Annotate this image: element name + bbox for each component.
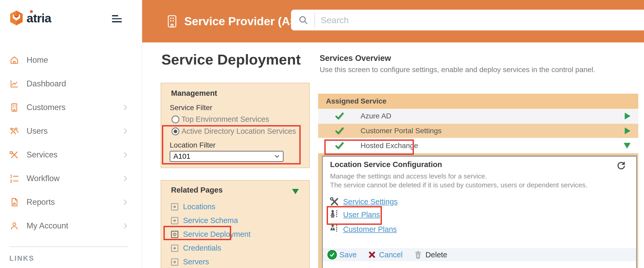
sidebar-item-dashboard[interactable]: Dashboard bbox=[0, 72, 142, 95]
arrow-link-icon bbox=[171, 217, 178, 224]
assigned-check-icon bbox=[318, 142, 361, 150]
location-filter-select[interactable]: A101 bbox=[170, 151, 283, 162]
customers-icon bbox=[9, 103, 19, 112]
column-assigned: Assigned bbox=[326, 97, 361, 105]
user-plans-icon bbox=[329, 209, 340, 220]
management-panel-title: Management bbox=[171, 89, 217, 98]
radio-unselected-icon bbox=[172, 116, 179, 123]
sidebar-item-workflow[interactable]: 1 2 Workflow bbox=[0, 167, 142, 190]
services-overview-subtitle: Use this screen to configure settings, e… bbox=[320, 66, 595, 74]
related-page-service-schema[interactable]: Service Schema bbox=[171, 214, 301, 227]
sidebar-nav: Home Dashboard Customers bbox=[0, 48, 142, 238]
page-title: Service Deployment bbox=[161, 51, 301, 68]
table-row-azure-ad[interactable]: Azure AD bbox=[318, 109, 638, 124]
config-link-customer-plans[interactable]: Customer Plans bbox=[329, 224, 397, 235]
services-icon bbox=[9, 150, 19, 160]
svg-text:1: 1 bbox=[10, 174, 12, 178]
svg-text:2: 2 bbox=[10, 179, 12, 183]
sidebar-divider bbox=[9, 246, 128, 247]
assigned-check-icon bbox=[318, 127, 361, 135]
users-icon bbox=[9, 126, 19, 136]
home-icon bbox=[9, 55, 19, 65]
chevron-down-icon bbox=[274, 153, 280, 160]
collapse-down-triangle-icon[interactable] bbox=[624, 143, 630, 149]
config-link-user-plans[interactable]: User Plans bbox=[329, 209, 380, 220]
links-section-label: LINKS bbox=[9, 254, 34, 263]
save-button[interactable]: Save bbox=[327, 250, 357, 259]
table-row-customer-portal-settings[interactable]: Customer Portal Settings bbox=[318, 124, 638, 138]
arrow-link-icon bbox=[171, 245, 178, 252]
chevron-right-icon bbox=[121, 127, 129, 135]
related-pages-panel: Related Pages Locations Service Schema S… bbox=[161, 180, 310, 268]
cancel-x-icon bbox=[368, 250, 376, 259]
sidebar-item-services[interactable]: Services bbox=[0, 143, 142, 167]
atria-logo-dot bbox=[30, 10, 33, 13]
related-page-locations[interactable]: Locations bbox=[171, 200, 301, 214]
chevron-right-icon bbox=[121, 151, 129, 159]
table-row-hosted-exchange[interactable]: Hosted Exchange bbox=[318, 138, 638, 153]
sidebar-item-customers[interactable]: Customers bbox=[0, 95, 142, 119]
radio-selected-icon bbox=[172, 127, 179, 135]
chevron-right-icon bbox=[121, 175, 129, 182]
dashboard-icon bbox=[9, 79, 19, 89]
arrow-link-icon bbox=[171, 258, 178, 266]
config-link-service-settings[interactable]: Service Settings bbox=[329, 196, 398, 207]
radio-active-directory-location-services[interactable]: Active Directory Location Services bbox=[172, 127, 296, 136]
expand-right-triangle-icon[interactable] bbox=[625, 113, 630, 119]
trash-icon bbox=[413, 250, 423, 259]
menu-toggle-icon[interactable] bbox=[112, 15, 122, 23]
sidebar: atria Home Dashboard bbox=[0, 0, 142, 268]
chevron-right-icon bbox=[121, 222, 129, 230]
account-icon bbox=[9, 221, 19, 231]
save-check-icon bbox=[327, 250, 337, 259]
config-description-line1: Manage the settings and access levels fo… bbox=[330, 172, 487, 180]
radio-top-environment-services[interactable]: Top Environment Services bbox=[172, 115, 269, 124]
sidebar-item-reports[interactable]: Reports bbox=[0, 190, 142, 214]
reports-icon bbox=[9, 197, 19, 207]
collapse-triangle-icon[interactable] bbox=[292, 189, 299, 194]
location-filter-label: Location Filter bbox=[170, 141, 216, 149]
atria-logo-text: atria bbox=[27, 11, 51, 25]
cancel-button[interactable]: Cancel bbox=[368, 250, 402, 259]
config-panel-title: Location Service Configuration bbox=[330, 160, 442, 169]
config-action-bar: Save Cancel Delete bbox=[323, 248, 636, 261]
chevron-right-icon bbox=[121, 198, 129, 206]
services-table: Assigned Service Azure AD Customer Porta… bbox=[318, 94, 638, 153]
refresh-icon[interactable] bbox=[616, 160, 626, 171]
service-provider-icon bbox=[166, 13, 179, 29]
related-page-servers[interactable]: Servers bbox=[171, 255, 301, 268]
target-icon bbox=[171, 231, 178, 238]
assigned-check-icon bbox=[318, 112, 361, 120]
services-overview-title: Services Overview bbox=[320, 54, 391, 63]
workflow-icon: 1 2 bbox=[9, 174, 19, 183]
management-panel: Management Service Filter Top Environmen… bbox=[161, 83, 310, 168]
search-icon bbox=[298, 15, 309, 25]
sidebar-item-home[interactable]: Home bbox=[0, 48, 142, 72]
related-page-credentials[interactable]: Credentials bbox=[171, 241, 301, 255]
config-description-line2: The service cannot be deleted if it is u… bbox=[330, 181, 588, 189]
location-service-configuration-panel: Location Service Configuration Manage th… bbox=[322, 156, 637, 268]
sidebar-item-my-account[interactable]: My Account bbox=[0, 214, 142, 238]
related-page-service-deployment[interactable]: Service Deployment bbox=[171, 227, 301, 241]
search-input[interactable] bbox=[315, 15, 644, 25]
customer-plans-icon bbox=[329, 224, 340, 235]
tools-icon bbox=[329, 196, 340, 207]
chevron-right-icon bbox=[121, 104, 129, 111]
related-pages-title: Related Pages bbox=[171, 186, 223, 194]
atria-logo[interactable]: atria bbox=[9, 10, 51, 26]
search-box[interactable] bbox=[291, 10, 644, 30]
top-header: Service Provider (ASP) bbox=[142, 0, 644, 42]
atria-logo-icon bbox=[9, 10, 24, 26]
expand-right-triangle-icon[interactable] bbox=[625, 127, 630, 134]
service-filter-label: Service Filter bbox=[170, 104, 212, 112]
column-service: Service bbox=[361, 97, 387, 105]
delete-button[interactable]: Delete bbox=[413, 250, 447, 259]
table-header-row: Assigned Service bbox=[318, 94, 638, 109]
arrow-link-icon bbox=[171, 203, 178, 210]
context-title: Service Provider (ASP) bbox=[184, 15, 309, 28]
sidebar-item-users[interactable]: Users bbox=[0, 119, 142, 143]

|---|

■ GOAL OF THE EXERCISE
Drop the pictures and reproduce the rest of the data above exactly.

■ EXERCISE OUTPUT
Annotate this image: element name + bbox for each component.
sidebar-item-dashboard[interactable]: Dashboard bbox=[0, 72, 142, 95]
arrow-link-icon bbox=[171, 217, 178, 224]
assigned-check-icon bbox=[318, 142, 361, 150]
location-filter-select[interactable]: A101 bbox=[170, 151, 283, 162]
customers-icon bbox=[9, 103, 19, 112]
column-assigned: Assigned bbox=[326, 97, 361, 105]
user-plans-icon bbox=[329, 209, 340, 220]
management-panel-title: Management bbox=[171, 89, 217, 98]
radio-unselected-icon bbox=[172, 116, 179, 123]
sidebar-item-workflow[interactable]: 1 2 Workflow bbox=[0, 167, 142, 190]
services-overview-subtitle: Use this screen to configure settings, e… bbox=[320, 66, 595, 74]
related-page-service-schema[interactable]: Service Schema bbox=[171, 214, 301, 227]
sidebar-nav: Home Dashboard Customers bbox=[0, 48, 142, 238]
page-title: Service Deployment bbox=[161, 51, 301, 68]
table-row-azure-ad[interactable]: Azure AD bbox=[318, 109, 638, 124]
config-link-customer-plans[interactable]: Customer Plans bbox=[329, 224, 397, 235]
services-icon bbox=[9, 150, 19, 160]
svg-text:1: 1 bbox=[10, 174, 12, 178]
svg-text:2: 2 bbox=[10, 179, 12, 183]
sidebar-divider bbox=[9, 246, 128, 247]
assigned-check-icon bbox=[318, 127, 361, 135]
users-icon bbox=[9, 126, 19, 136]
home-icon bbox=[9, 55, 19, 65]
chevron-down-icon bbox=[274, 153, 280, 160]
collapse-down-triangle-icon[interactable] bbox=[624, 143, 630, 149]
config-link-user-plans[interactable]: User Plans bbox=[329, 209, 380, 220]
links-section-label: LINKS bbox=[9, 254, 34, 263]
save-button[interactable]: Save bbox=[327, 250, 357, 259]
table-row-customer-portal-settings[interactable]: Customer Portal Settings bbox=[318, 124, 638, 138]
arrow-link-icon bbox=[171, 245, 178, 252]
chevron-right-icon bbox=[121, 127, 129, 135]
related-pages-panel: Related Pages Locations Service Schema S… bbox=[161, 180, 310, 268]
cancel-x-icon bbox=[368, 250, 376, 259]
sidebar-item-services[interactable]: Services bbox=[0, 143, 142, 167]
atria-logo-dot bbox=[30, 10, 33, 13]
related-page-locations[interactable]: Locations bbox=[171, 200, 301, 214]
chevron-right-icon bbox=[121, 151, 129, 159]
table-row-hosted-exchange[interactable]: Hosted Exchange bbox=[318, 138, 638, 153]
sidebar-item-customers[interactable]: Customers bbox=[0, 95, 142, 119]
radio-selected-icon bbox=[172, 127, 179, 135]
chevron-right-icon bbox=[121, 175, 129, 182]
dashboard-icon bbox=[9, 79, 19, 89]
arrow-link-icon bbox=[171, 258, 178, 266]
config-link-service-settings[interactable]: Service Settings bbox=[329, 196, 398, 207]
radio-active-directory-location-services[interactable]: Active Directory Location Services bbox=[172, 127, 296, 136]
expand-right-triangle-icon[interactable] bbox=[625, 113, 630, 119]
trash-icon bbox=[413, 250, 423, 259]
menu-toggle-icon[interactable] bbox=[112, 15, 122, 23]
sidebar: atria Home Dashboard bbox=[0, 0, 142, 268]
chevron-right-icon bbox=[121, 222, 129, 230]
account-icon bbox=[9, 221, 19, 231]
save-check-icon bbox=[327, 250, 337, 259]
config-description-line1: Manage the settings and access levels fo… bbox=[330, 172, 487, 180]
radio-top-environment-services[interactable]: Top Environment Services bbox=[172, 115, 269, 124]
sidebar-item-reports[interactable]: Reports bbox=[0, 190, 142, 214]
reports-icon bbox=[9, 197, 19, 207]
collapse-triangle-icon[interactable] bbox=[292, 189, 299, 194]
location-filter-label: Location Filter bbox=[170, 141, 216, 149]
atria-logo-text: atria bbox=[27, 11, 51, 25]
cancel-button[interactable]: Cancel bbox=[368, 250, 402, 259]
config-panel-title: Location Service Configuration bbox=[330, 160, 442, 169]
config-action-bar: Save Cancel Delete bbox=[323, 248, 636, 261]
chevron-right-icon bbox=[121, 198, 129, 206]
services-table: Assigned Service Azure AD Customer Porta… bbox=[318, 94, 638, 153]
refresh-icon[interactable] bbox=[616, 160, 626, 171]
service-provider-icon bbox=[166, 13, 179, 29]
related-page-servers[interactable]: Servers bbox=[171, 255, 301, 268]
target-icon bbox=[171, 231, 178, 238]
assigned-check-icon bbox=[318, 112, 361, 120]
services-overview-title: Services Overview bbox=[320, 54, 391, 63]
workflow-icon: 1 2 bbox=[9, 174, 19, 183]
management-panel: Management Service Filter Top Environmen… bbox=[161, 83, 310, 168]
search-icon bbox=[298, 15, 309, 25]
sidebar-item-home[interactable]: Home bbox=[0, 48, 142, 72]
related-page-credentials[interactable]: Credentials bbox=[171, 241, 301, 255]
config-description-line2: The service cannot be deleted if it is u… bbox=[330, 181, 588, 189]
location-service-configuration-panel: Location Service Configuration Manage th… bbox=[322, 156, 637, 268]
sidebar-item-my-account[interactable]: My Account bbox=[0, 214, 142, 238]
related-page-service-deployment[interactable]: Service Deployment bbox=[171, 227, 301, 241]
search-input[interactable] bbox=[315, 15, 644, 25]
customer-plans-icon bbox=[329, 224, 340, 235]
tools-icon bbox=[329, 196, 340, 207]
chevron-right-icon bbox=[121, 104, 129, 111]
related-pages-title: Related Pages bbox=[171, 186, 223, 194]
atria-logo[interactable]: atria bbox=[9, 10, 51, 26]
search-box[interactable] bbox=[291, 10, 644, 30]
top-header: Service Provider (ASP) bbox=[142, 0, 644, 42]
atria-logo-icon bbox=[9, 10, 24, 26]
expand-right-triangle-icon[interactable] bbox=[625, 127, 630, 134]
service-filter-label: Service Filter bbox=[170, 104, 212, 112]
column-service: Service bbox=[361, 97, 387, 105]
delete-button[interactable]: Delete bbox=[413, 250, 447, 259]
table-header-row: Assigned Service bbox=[318, 94, 638, 109]
arrow-link-icon bbox=[171, 203, 178, 210]
context-title: Service Provider (ASP) bbox=[184, 15, 309, 28]
sidebar-item-users[interactable]: Users bbox=[0, 119, 142, 143]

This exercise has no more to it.